User Guide
The default version of the dataset (the full dataset as a CSV file based on the newest ChEMBL version) can be generated by calling
python main.py -o <output_path>
with further options explained in Arguments.
An overview of the available arguments is also available by calling
python main.py --help
The output will always contain the full dataset as a CSV file. The arguments only allow for the output of additional files or modify how the full dataset is extracted.
Arguments
Parameter |
Required |
Flag |
Default |
Explanation |
---|---|---|---|---|
--chembl, -c |
No |
No |
None |
ChEMBL version. The latest available ChEMBL version is used if this is not set. |
--sqlite, -s |
No |
No |
None |
Path to SQLite database. If this is not set, ChEMBL is downloaded as an SQLite database and handled using the chembl_downloader package. |
--output, -o |
Yes |
No |
None |
Path to write the output file(s) to. |
--delimiter, -d |
No |
No |
; |
Delimiter in output csv-files. |
--all_sources |
No |
Yes |
n/a |
Include all sources if this is set.
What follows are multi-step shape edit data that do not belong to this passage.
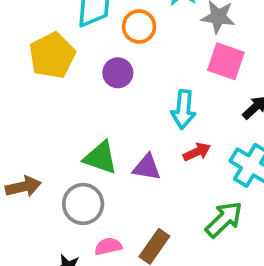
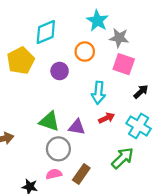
orange circle: (139, 26) -> (85, 52), moved
gray circle: (83, 204) -> (58, 149), moved

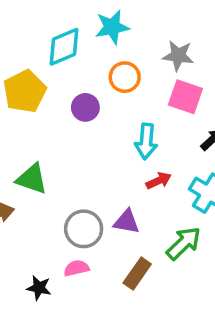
cyan star: (97, 21) -> (112, 27), moved, turned 30
green triangle: (49, 121) -> (32, 179), moved
purple triangle: (77, 127) -> (126, 222), moved
brown rectangle: (81, 174) -> (137, 274), moved

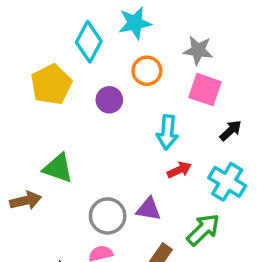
cyan diamond: (64, 47) -> (89, 42), turned -39

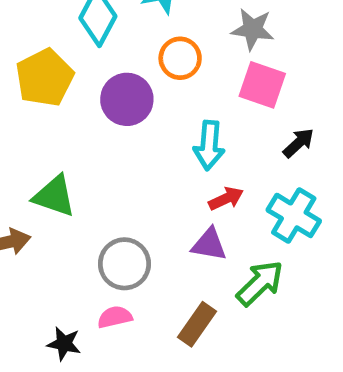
purple circle: (109, 100) -> (127, 99), size x1.4
purple triangle: (149, 209) -> (209, 244), moved

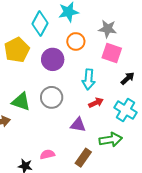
purple triangle: (209, 244) -> (78, 125), moved
gray circle: (124, 264) -> (52, 97), moved
green arrow: (260, 283) -> (111, 140), turned 35

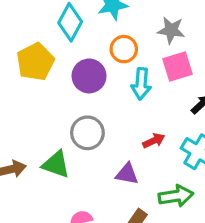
pink square: (112, 53) -> (177, 66), turned -36
cyan arrow: (89, 79) -> (141, 84), moved
green triangle: (21, 102) -> (56, 164), moved

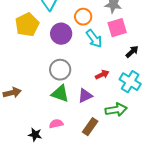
cyan arrow: (141, 84) -> (94, 39), turned -42
green triangle: (56, 164) -> (60, 94), moved
purple triangle: (127, 174) -> (85, 96), turned -35

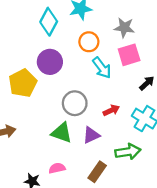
yellow pentagon: (27, 25) -> (23, 83), moved
purple circle: (61, 34) -> (50, 62), moved
gray circle: (60, 70) -> (75, 103), moved

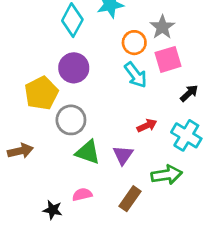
gray star: (124, 28) -> (162, 27), turned 30
orange circle: (89, 42) -> (134, 43), moved
gray circle: (75, 103) -> (71, 120), moved
purple triangle: (91, 135) -> (123, 155), turned -30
By default, this is not set, and the dataset is calculated based on only literature sources. |
--rdkit |
No |
Yes |
n/a |
Calculate RDKit-based compound properties if this is set. |
--excel |
No |
Yes |
n/a |
Write the results to excel. Note: this may fail if the output is too large. The results will always be written to csv. |
--BF |
No |
Yes |
n/a |
Write the subsets based on binding and functional assays. |
--B |
No |
Yes |
n/a |
Write the subsets based on binding assays. |
--debug |
No |
Yes |
n/a |
Log additional debugging information. |
Accessing ChEMBL
ChEMBL is accessed either through a given path to an SQLite database download or through the chembl_downloader package. In both cases, SQLite is used to query ChEMBL. Some of the earlier ChEMBL versions are missing tables or fields required to calculate the dataset. Therefore, the earliest ChEMBL version for which the dataset can be calculated is ChEMBL 26.